#### Records
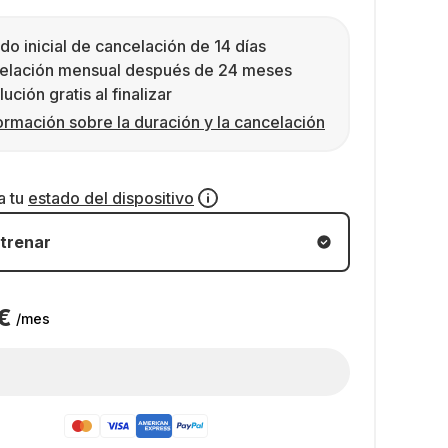
do inicial de cancelación de 14 días
elación mensual después de 24 meses
ución gratis al finalizar
ormación sobre la duración y la cancelación
a tu
estado del dispositivo
trenar
€
/mes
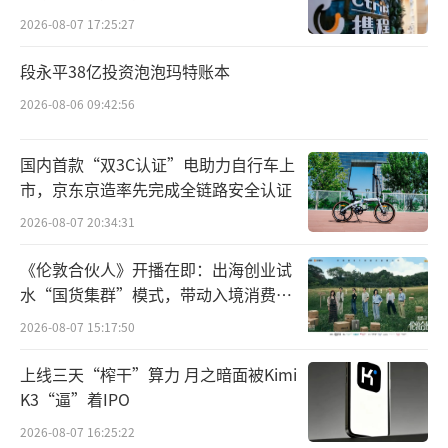
以百济神州为例，其2026年第一季度销售
2026-08-07 17:25:27
费用位居前列，主要与其全球商业化持续推进
段永平38亿投资泡泡玛特账本
相关。仅在2025年期间，其围绕百悦泽®、百泽
安®（替雷利珠单抗）、安泰适®、安加维®、倍
2026-08-06 09:42:56
利妥®等产品持续开展市场推广活动。
国内首款“双3C认证”电助力自行车上
这9家药企近三年第一季度销售费用部分呈
市，京东京造率先完成全链路安全认证
现前期增长多、后期增速小幅放缓趋势，成熟
2026-08-07 20:34:31
创新药企经过早期商业化渠道铺设，新增投放
《伦敦合伙人》开播在即：出海创业试
空间收窄；而仍有处于新品放量周期的企业销
水“国货集群”模式，带动入境消费反
售费用依旧维持在较高水平。
向种草
2026-08-07 15:17:50
另有7家药企近三年一季度销售费用持续下
上线三天“榨干”算力 月之暗面被Kimi
降，这类企业的产品以低毛利传统仿制药为
K3“逼”着IPO
主，部分药品面临价格下行压力、渠道推广价
2026-08-07 16:25:22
########
Aim of the exercise — Copy out each record shown above without alteration, skipping any picture.

Exercise solution —
do inicial de cancelación de 14 días
elación mensual después de 24 meses
ución gratis al finalizar
ormación sobre la duración y la cancelación
a tu
estado del dispositivo
trenar
€
/mes
以百济神州为例，其2026年第一季度销售
2026-08-07 17:25:27
费用位居前列，主要与其全球商业化持续推进
段永平38亿投资泡泡玛特账本
相关。仅在2025年期间，其围绕百悦泽®、百泽
安®（替雷利珠单抗）、安泰适®、安加维®、倍
2026-08-06 09:42:56
利妥®等产品持续开展市场推广活动。
国内首款“双3C认证”电助力自行车上
这9家药企近三年第一季度销售费用部分呈
市，京东京造率先完成全链路安全认证
现前期增长多、后期增速小幅放缓趋势，成熟
2026-08-07 20:34:31
创新药企经过早期商业化渠道铺设，新增投放
《伦敦合伙人》开播在即：出海创业试
空间收窄；而仍有处于新品放量周期的企业销
水“国货集群”模式，带动入境消费反
售费用依旧维持在较高水平。
向种草
2026-08-07 15:17:50
另有7家药企近三年一季度销售费用持续下
上线三天“榨干”算力 月之暗面被Kimi
降，这类企业的产品以低毛利传统仿制药为
K3“逼”着IPO
主，部分药品面临价格下行压力、渠道推广价
2026-08-07 16:25:22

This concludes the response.